Items listed in a dataset
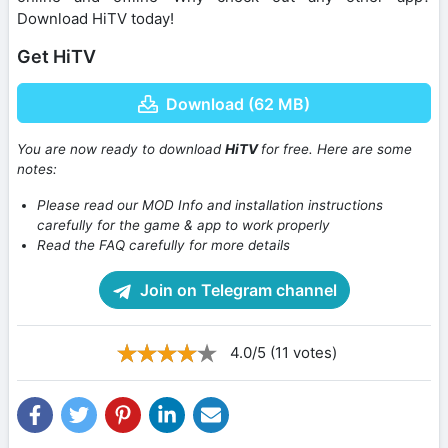
Download HiTV today!
Get HiTV
Download (62 MB)
You are now ready to download
HiTV
for free. Here are some
notes:
Please read our MOD Info and installation instructions
carefully for the game & app to work properly
Read the FAQ carefully for more details
Join on Telegram channel
4.0/5 (11 votes)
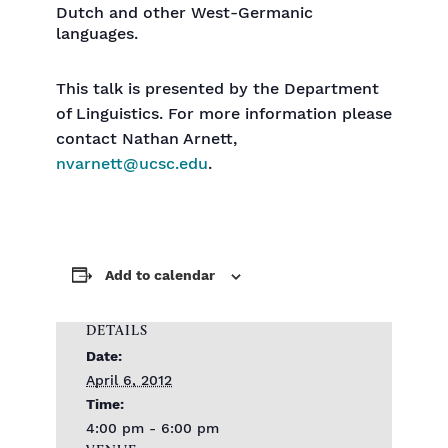
Dutch and other West-Germanic
languages.
This talk is presented by the Department
of Linguistics. For more information please
contact Nathan Arnett,
nvarnett@ucsc.edu
.
Add to calendar
DETAILS
Date:
April 6, 2012
Time:
4:00 pm - 6:00 pm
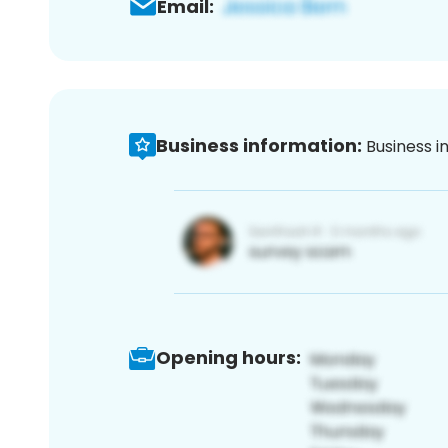
Email:
Business information:
Business i
Opening hours:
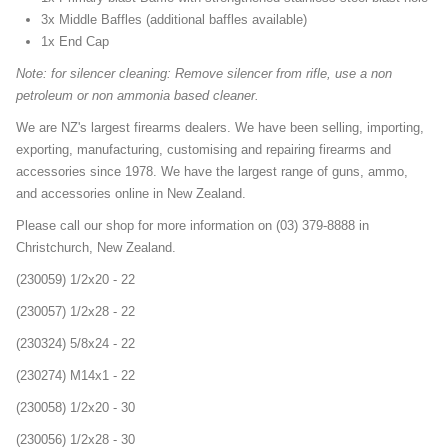
3x Middle Baffles (additional baffles available)
1x End Cap
Note: for silencer cleaning: Remove silencer from rifle, use a non
petroleum or non ammonia based cleaner.
We are NZ's largest firearms dealers. We have been selling, importing,
exporting, manufacturing, customising and repairing firearms and
accessories since 1978. We have the largest range of guns, ammo,
and accessories online in New Zealand.
Please call our shop for more information on (03) 379-8888 in
Christchurch, New Zealand.
(230059) 1/2x20 - 22
(230057) 1/2x28 - 22
(230324) 5/8x24 - 22
(230274) M14x1 - 22
(230058) 1/2x20 - 30
(230056) 1/2x28 - 30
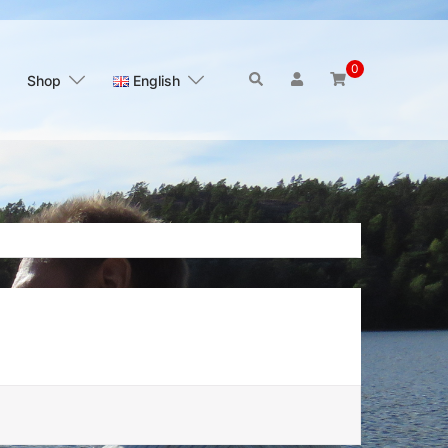
0
Search
Shop
English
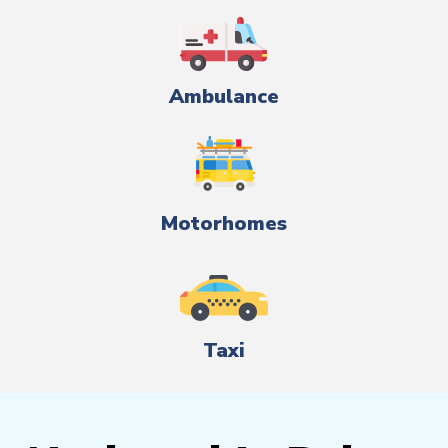
Ambulance
Motorhomes
Taxi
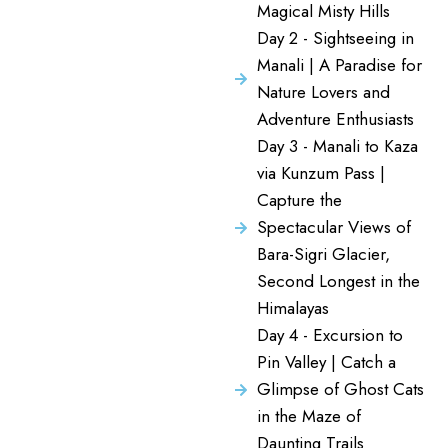
Magical Misty Hills
Day 2 - Sightseeing in
Manali | A Paradise for
Nature Lovers and
Adventure Enthusiasts
Day 3 - Manali to Kaza
via Kunzum Pass |
Capture the
Spectacular Views of
Bara-Sigri Glacier,
Second Longest in the
Himalayas
Day 4 - Excursion to
Pin Valley | Catch a
Glimpse of Ghost Cats
in the Maze of
Daunting Trails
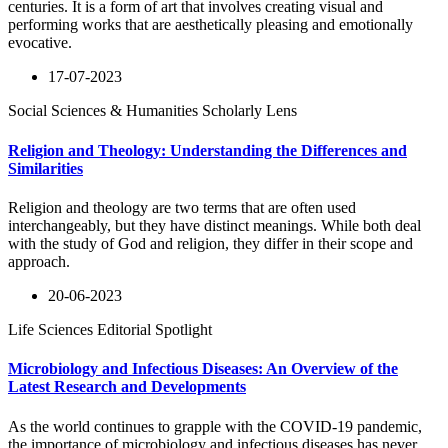
centuries. It is a form of art that involves creating visual and
performing works that are aesthetically pleasing and emotionally
evocative.
17-07-2023
Social Sciences & Humanities Scholarly Lens
Religion and Theology: Understanding the Differences and
Similarities
Religion and theology are two terms that are often used
interchangeably, but they have distinct meanings. While both deal
with the study of God and religion, they differ in their scope and
approach.
20-06-2023
Life Sciences Editorial Spotlight
Microbiology and Infectious Diseases: An Overview of the
Latest Research and Developments
As the world continues to grapple with the COVID-19 pandemic,
the importance of microbiology and infectious diseases has never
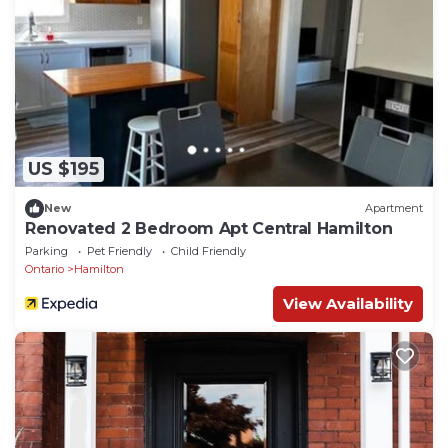
US $195
New
Apartment
Renovated 2 Bedroom Apt Central Hamilton
Parking
Pet Friendly
Child Friendly
Ontario
Hamilton
View Availability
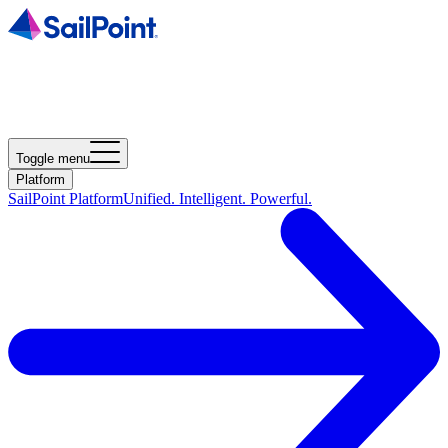
Toggle menu
Platform
SailPoint Platform
Unified. Intelligent. Powerful.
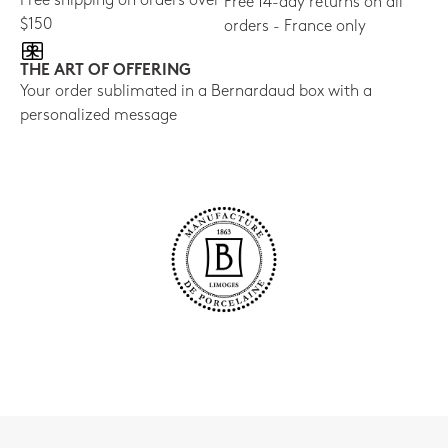
Free shipping on orders over
Free 14-day returns on all
$150
orders - France only
THE ART OF OFFERING
Your order sublimated in a Bernardaud box with a
personalized message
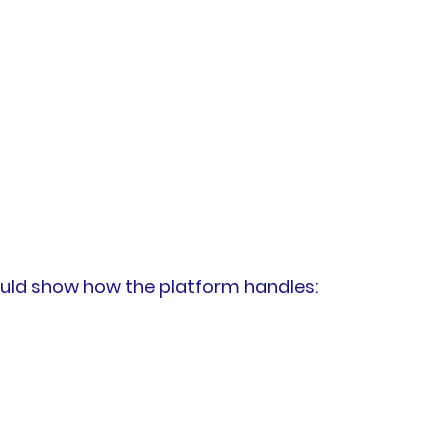
hould show how the platform handles:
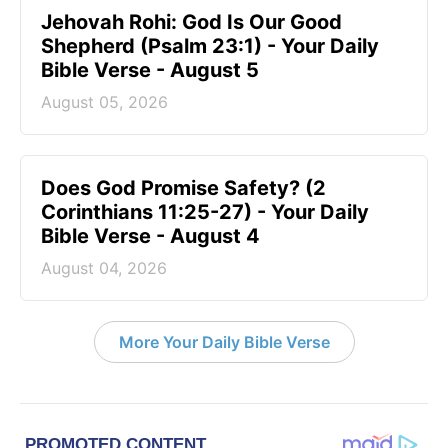
Jehovah Rohi: God Is Our Good
Shepherd (Psalm 23:1) - Your Daily
Bible Verse - August 5
August 05, 2026
Does God Promise Safety? (2
Corinthians 11:25-27) - Your Daily
Bible Verse - August 4
August 04, 2026
More Your Daily Bible Verse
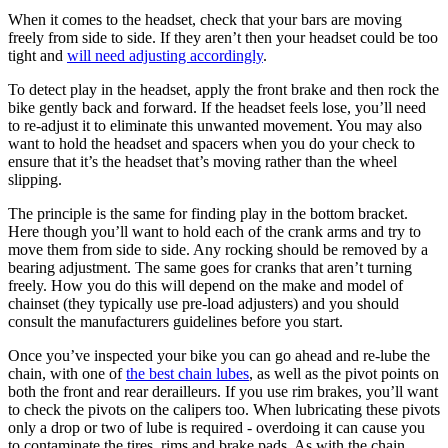
When it comes to the headset, check that your bars are moving
freely from side to side. If they aren’t then your headset could be too
tight and
will need adjusting accordingly
.
To detect play in the headset, apply the front brake and then rock the
bike gently back and forward. If the headset feels lose, you’ll need
to re-adjust it to eliminate this unwanted movement. You may also
want to hold the headset and spacers when you do your check to
ensure that it’s the headset that’s moving rather than the wheel
slipping.
The principle is the same for finding play in the bottom bracket.
Here though you’ll want to hold each of the crank arms and try to
move them from side to side. Any rocking should be removed by a
bearing adjustment. The same goes for cranks that aren’t turning
freely. How you do this will depend on the make and model of
chainset (they typically use pre-load adjusters) and you should
consult the manufacturers guidelines before you start.
Once you’ve inspected your bike you can go ahead and re-lube the
chain, with one of
the best chain lubes
, as well as the pivot points on
both the front and rear derailleurs. If you use rim brakes, you’ll want
to check the pivots on the calipers too. When lubricating these pivots
only a drop or two of lube is required - overdoing it can cause you
to contaminate the tires, rims and brake pads. As with the chain,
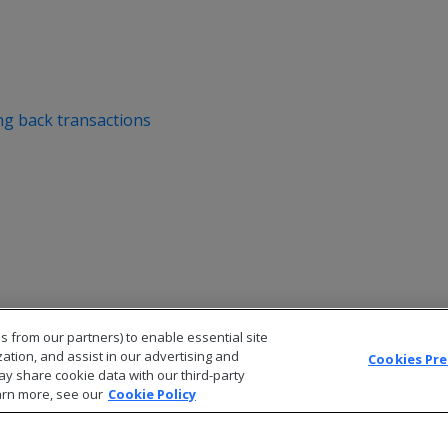
ng back transactions
s from our partners) to enable essential site
zation, and assist in our advertising and
Cookies Pr
ay share cookie data with our third-party
arn more, see our
Cookie Policy
© 2026 Open Text Corporation All Rights Reserved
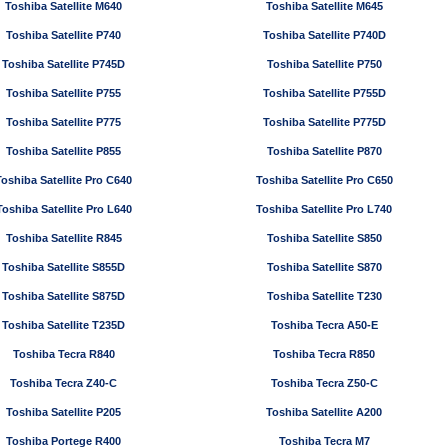
Toshiba Satellite M640
Toshiba Satellite M645
Toshiba Satellite P740
Toshiba Satellite P740D
Toshiba Satellite P745D
Toshiba Satellite P750
Toshiba Satellite P755
Toshiba Satellite P755D
Toshiba Satellite P775
Toshiba Satellite P775D
Toshiba Satellite P855
Toshiba Satellite P870
Toshiba Satellite Pro C640
Toshiba Satellite Pro C650
Toshiba Satellite Pro L640
Toshiba Satellite Pro L740
Toshiba Satellite R845
Toshiba Satellite S850
Toshiba Satellite S855D
Toshiba Satellite S870
Toshiba Satellite S875D
Toshiba Satellite T230
Toshiba Satellite T235D
Toshiba Tecra A50-E
Toshiba Tecra R840
Toshiba Tecra R850
Toshiba Tecra Z40-C
Toshiba Tecra Z50-C
Toshiba Satellite P205
Toshiba Satellite A200
Toshiba Portege R400
Toshiba Tecra M7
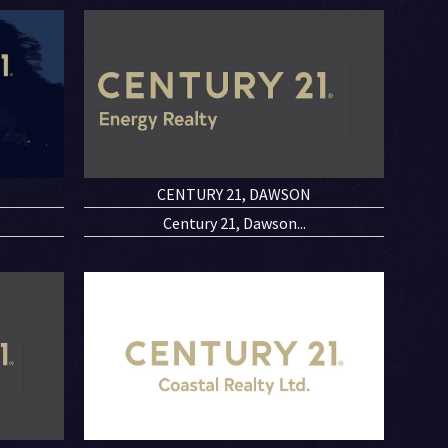
CENTURY 21, DAWSON
Century 21, Dawson...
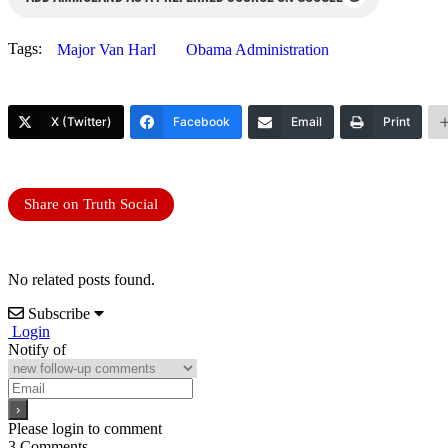
Tags:
Major Van Harl
Obama Administration
X (Twitter)
Facebook
Email
Print
Share on Truth Social
No related posts found.
Subscribe
Login
Notify of
Please login to comment
3
Comments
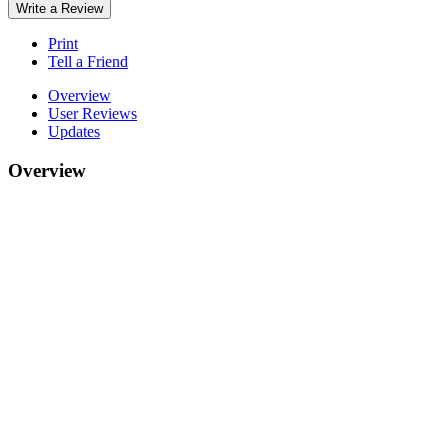
Write a Review
Print
Tell a Friend
Overview
User Reviews
Updates
Overview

* Task to complete *
From the records above, copy only the lines running from the line containing "in the Maze of" to the line containing "As the world", both ends included. Leave the pictures out.

* Task output *
in the Maze of
Daunting Trails
centuries. It is a form of art that involves creating visual and
performing works that are aesthetically pleasing and emotionally
evocative.
17-07-2023
Social Sciences & Humanities Scholarly Lens
Religion and Theology: Understanding the Differences and
Similarities
Religion and theology are two terms that are often used
interchangeably, but they have distinct meanings. While both deal
with the study of God and religion, they differ in their scope and
approach.
20-06-2023
Life Sciences Editorial Spotlight
Microbiology and Infectious Diseases: An Overview of the
Latest Research and Developments
As the world continues to grapple with the COVID-19 pandemic,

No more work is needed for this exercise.